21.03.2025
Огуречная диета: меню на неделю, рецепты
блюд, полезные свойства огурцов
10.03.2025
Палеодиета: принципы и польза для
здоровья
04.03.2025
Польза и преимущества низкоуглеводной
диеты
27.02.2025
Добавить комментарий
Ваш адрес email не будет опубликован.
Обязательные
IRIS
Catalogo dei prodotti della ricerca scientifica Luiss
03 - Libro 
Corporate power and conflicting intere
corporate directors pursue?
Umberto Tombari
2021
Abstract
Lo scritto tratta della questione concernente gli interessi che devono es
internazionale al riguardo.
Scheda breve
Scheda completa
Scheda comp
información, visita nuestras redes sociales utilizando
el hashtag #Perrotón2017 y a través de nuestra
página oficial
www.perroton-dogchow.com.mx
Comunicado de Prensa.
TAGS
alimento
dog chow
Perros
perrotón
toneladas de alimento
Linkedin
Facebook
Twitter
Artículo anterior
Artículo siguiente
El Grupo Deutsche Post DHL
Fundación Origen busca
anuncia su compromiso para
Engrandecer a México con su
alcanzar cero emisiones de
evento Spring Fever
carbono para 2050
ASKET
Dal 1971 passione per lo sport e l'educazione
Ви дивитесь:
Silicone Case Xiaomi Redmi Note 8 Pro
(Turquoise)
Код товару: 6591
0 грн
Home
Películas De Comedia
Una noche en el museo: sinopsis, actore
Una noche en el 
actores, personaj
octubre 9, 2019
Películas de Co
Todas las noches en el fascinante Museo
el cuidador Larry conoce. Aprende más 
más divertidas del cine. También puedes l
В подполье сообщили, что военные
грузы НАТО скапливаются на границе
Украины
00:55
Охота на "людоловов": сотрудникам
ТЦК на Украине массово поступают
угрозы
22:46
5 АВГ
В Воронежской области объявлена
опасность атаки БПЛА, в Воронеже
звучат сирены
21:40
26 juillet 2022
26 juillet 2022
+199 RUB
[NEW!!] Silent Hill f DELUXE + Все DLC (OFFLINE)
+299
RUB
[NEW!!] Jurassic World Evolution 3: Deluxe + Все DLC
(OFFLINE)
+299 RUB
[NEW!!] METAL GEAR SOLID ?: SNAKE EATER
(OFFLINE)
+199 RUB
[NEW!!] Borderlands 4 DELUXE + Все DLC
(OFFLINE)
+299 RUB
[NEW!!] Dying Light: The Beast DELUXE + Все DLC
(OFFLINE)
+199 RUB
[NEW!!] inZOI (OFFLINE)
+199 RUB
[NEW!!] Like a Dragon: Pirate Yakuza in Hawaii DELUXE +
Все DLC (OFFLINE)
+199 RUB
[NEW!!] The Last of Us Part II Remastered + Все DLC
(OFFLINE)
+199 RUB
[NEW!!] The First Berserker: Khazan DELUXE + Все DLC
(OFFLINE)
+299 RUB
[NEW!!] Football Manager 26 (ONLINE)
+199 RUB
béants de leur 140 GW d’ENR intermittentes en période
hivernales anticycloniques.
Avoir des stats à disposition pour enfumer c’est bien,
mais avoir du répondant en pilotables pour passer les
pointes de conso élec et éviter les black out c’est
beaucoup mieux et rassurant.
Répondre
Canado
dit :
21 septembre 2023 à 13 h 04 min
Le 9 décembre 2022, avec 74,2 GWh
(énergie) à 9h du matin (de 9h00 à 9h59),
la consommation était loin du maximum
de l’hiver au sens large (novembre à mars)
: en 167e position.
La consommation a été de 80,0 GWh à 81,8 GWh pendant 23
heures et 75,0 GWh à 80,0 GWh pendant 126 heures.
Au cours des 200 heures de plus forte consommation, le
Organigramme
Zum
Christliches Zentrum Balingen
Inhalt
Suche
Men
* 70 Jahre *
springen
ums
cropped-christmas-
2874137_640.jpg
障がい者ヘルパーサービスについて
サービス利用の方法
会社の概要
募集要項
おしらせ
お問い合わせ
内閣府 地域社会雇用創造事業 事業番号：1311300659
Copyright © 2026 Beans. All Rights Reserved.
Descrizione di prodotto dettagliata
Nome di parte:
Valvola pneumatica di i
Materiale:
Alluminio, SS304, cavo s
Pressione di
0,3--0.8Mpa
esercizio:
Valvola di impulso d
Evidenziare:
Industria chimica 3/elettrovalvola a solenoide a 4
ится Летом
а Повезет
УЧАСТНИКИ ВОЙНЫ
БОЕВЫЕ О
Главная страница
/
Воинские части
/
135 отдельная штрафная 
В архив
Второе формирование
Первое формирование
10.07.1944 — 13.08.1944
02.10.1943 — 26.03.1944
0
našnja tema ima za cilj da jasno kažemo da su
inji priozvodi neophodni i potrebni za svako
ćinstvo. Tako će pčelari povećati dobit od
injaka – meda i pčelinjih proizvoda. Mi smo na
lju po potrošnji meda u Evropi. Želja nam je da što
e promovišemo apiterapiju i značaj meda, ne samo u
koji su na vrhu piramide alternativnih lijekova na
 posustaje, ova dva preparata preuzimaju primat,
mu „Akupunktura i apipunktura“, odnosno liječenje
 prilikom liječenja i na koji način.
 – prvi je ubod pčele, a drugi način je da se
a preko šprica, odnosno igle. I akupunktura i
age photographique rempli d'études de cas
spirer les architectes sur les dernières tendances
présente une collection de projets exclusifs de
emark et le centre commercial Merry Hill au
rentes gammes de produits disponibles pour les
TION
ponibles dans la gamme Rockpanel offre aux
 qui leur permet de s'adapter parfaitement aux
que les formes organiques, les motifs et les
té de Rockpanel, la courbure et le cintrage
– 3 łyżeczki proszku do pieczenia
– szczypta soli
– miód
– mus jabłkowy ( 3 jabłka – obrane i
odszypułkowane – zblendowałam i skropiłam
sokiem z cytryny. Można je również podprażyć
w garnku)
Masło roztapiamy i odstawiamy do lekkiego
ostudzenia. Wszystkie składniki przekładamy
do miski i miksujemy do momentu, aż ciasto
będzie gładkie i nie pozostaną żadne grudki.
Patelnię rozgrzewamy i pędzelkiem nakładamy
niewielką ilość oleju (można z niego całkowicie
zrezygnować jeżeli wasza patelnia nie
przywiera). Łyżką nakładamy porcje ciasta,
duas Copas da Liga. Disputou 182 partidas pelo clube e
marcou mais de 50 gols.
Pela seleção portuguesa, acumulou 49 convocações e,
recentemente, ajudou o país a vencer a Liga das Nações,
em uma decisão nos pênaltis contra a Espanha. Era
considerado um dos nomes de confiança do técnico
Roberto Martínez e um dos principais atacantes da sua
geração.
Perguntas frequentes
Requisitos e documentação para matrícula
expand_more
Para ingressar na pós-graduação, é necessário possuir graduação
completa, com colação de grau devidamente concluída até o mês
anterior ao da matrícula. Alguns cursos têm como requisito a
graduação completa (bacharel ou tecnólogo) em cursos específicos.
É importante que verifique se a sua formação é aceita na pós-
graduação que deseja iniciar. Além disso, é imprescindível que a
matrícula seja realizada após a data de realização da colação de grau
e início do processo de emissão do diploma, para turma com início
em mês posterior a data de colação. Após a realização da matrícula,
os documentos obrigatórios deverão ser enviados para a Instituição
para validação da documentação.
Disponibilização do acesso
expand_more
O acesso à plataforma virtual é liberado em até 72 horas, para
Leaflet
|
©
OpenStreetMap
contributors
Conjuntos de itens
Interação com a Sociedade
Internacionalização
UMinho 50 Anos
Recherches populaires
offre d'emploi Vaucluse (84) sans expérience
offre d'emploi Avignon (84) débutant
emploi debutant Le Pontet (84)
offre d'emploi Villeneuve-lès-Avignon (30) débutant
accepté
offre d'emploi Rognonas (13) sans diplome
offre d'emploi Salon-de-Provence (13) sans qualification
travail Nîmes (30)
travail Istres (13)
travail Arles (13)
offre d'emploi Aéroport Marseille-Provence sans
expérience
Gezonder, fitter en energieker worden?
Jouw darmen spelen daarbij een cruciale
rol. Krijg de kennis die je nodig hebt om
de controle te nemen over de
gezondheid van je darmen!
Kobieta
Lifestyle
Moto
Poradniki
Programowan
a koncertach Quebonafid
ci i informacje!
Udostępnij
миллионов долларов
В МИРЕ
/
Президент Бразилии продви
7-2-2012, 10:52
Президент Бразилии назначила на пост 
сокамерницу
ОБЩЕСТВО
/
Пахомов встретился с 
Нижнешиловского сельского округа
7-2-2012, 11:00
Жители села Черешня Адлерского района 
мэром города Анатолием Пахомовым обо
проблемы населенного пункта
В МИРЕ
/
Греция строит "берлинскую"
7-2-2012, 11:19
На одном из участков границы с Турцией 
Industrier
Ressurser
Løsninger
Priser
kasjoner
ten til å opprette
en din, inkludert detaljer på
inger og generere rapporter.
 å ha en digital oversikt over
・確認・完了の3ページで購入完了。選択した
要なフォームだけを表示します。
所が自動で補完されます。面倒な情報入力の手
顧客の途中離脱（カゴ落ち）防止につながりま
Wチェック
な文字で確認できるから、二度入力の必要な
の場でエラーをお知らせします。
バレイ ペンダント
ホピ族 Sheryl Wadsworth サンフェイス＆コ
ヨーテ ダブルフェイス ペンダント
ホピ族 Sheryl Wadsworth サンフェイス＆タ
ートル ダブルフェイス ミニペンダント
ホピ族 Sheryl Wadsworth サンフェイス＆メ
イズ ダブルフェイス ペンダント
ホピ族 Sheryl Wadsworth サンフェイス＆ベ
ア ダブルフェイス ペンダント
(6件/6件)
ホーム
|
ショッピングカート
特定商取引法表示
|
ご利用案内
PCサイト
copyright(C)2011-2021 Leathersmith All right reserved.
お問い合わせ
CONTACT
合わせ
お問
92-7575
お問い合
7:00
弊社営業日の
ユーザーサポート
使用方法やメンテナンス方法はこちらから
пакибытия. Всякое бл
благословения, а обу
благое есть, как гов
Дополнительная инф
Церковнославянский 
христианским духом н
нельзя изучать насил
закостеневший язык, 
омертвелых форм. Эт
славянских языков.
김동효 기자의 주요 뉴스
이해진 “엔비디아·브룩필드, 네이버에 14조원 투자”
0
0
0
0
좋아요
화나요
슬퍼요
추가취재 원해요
* * * * * * *
BRIEF
Out of the records, collect only those lines that contain the string "meda".

RESPONSE BELOW
injaka – meda i pčelinjih proizvoda. Mi smo na
lju po potrošnji meda u Evropi. Želja nam je da što
e promovišemo apiterapiju i značaj meda, ne samo u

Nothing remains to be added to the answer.